Role-Based Views with Cognito Groups. The system currently has a single authenticated user type (coach). The next step would be creating two Cognito user groups. One for coaches and one for players.
Coaches would see the full management interface. Roster editing, attendance marking, score entry, and audit logs. Players would see a read-only view of their own profile, scores, tier status, and progress. This would likely require updating every API endpoint and page component to serve different content based on group membership.
API Gateway OPTIONS/CORS Cost Optimization. Every API call that triggers a CORS preflight sends an OPTIONS request before the actual GET or POST. This effectively doubles the number of API Gateway invocations and the associated cost.
I'd research whether this can be mitigated through API Gateway caching on OPTIONS responses or by consolidating endpoints. For a low-traffic application the cost is negligible. But it's worth understanding before scaling.

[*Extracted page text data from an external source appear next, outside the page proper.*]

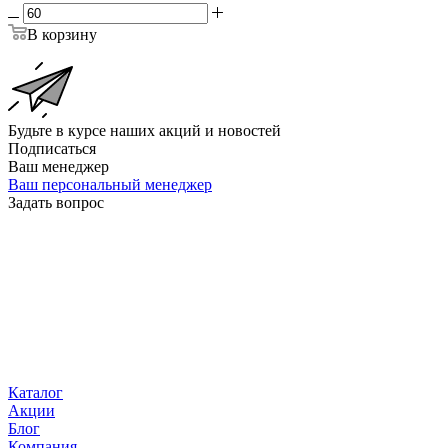
В корзину
Будьте в курсе наших акций и новостей
Подписаться
Ваш менеджер
Ваш персональный менеджер
Задать вопрос
Каталог
Акции
Блог
Компания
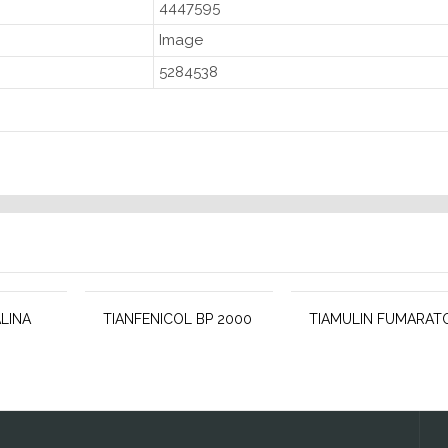
4447595
Image
5284538
LINA
TIANFENICOL BP 2000
TIAMULIN FUMARAT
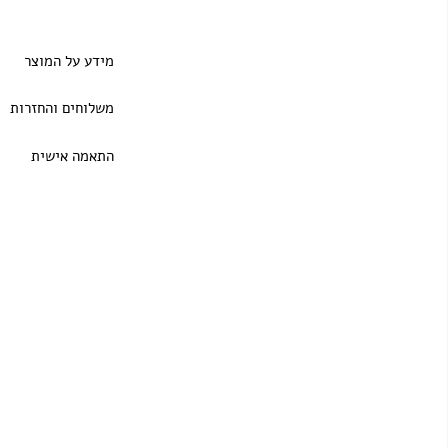
מידע על המוצר
משלוחים והחזרות
התאמה אישית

Full CI/CD Pipeline with Staging Environments. The current deployment process is manual. Code changes go directly to production after local testing. A proper CI/CD pipeline with separate dev and staging environments would allow testing against real data without risking production. This is something we may implement in the near future.
Cognito User Pool Attribute Planning. The current Cognito user pool only requires a name attribute. Adding fields like email, role, or phone after pool creation isn't supported by Cognito. The pool has to be deleted and recreated from scratch. That means re-registering all existing users.
In hindsight, I would have defined the full set of required and optional attributes upfront. Cognito treats attribute configuration as immutable. Plan your auth schema before deployment.